> [Problem statement]:
Scan the records below. List lines holding "Autopar".

Provided entries START

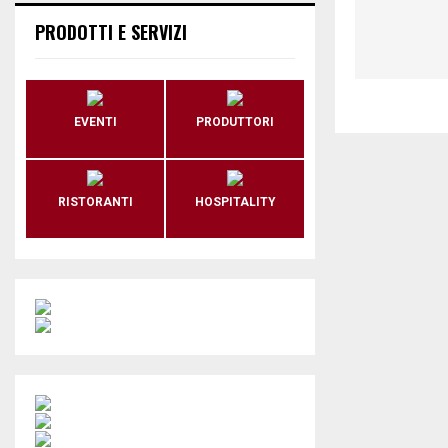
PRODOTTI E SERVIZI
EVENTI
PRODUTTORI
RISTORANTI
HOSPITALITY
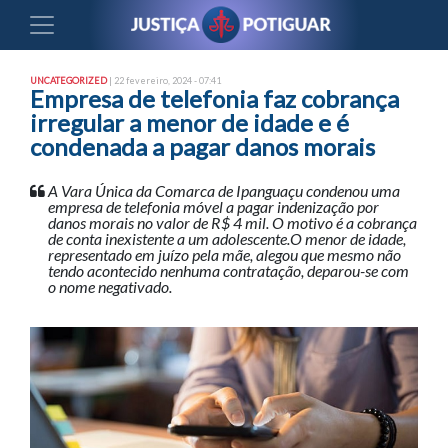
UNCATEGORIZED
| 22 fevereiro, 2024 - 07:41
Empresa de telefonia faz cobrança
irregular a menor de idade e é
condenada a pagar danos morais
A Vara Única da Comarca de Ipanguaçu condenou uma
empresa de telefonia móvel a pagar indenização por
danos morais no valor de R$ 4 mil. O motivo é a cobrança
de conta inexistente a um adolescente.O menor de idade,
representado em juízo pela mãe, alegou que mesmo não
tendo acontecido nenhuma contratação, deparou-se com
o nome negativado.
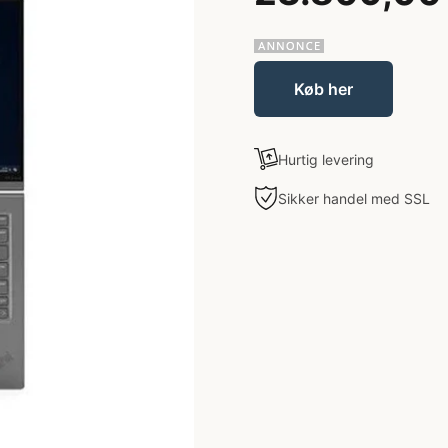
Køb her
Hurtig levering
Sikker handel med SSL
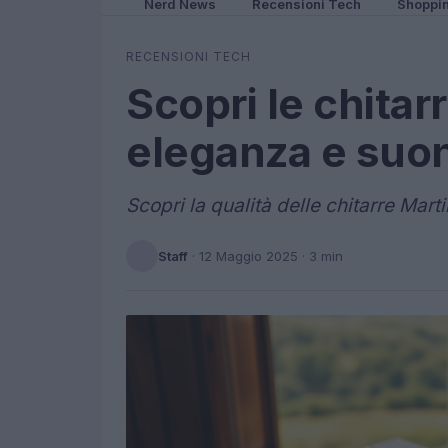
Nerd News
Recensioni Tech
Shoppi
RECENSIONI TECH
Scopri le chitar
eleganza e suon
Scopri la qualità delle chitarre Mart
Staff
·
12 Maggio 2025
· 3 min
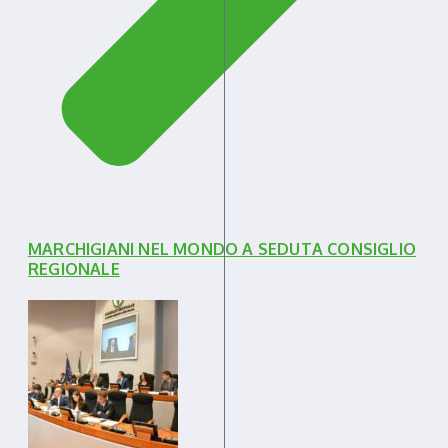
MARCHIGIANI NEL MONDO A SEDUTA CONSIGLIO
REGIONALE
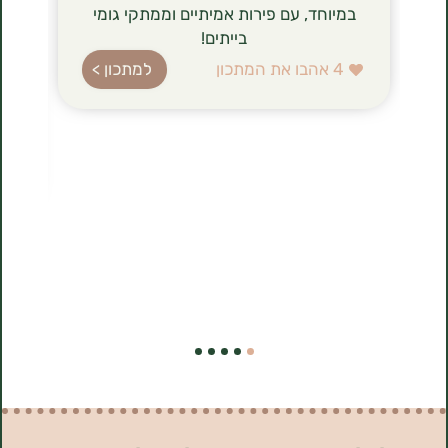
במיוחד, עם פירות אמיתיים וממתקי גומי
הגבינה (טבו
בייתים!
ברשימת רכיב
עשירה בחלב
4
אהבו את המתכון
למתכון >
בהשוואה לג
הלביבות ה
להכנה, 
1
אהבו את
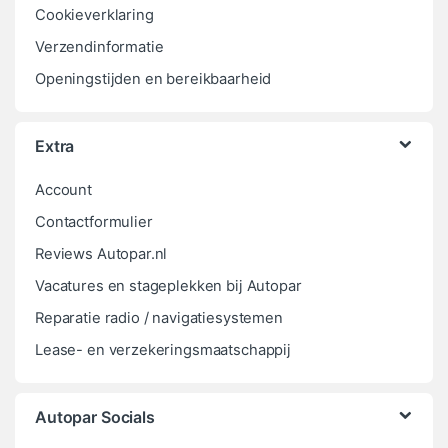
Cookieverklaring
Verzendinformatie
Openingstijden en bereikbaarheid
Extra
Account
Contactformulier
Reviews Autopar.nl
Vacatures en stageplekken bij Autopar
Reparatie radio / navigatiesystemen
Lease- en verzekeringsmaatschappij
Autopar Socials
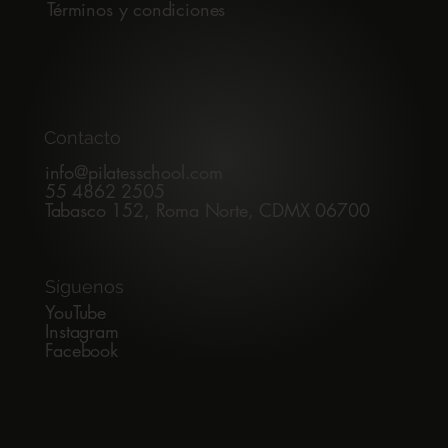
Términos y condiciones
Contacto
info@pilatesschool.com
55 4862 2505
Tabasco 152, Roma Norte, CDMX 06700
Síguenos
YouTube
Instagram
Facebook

Provided entries END

> [Reply]:
Reviews Autopar.nl
Vacatures en stageplekken bij Autopar
Autopar Socials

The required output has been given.